> **Exercise goal**:
Please output the data below exactly as given, starting at its first line and stopping after the line that contains "kms south of".

==============================

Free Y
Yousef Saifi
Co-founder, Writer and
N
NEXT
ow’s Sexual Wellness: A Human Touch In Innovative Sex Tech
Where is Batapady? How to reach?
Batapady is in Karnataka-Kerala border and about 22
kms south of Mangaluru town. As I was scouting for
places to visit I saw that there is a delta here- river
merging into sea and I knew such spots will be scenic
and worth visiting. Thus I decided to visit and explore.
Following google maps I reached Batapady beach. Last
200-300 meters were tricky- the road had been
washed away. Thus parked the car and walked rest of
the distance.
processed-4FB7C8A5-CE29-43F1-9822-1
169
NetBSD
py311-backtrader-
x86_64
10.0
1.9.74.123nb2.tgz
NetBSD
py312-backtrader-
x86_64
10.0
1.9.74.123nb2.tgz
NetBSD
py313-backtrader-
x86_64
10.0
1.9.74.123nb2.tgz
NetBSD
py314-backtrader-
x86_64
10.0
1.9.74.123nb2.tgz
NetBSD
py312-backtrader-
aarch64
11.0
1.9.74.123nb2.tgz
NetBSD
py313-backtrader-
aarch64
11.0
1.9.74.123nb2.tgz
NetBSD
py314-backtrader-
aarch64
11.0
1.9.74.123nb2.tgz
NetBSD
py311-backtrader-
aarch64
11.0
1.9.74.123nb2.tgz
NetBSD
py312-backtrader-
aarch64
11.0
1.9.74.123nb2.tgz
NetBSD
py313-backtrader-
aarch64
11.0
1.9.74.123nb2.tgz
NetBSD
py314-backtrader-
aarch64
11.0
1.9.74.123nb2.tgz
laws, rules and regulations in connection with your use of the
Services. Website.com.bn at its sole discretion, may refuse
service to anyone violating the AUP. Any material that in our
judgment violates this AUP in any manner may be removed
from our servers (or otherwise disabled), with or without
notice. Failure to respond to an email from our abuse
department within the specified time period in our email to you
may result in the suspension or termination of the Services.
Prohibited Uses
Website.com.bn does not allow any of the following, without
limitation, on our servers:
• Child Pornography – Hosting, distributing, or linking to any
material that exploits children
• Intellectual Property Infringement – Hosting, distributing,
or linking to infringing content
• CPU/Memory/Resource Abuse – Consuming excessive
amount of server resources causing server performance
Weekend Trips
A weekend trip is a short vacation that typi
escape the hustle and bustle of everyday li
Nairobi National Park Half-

==============================

> **Response**:
Free Y
Yousef Saifi
Co-founder, Writer and
N
NEXT
ow’s Sexual Wellness: A Human Touch In Innovative Sex Tech
Where is Batapady? How to reach?
Batapady is in Karnataka-Kerala border and about 22
kms south of Mangaluru town. As I was scouting for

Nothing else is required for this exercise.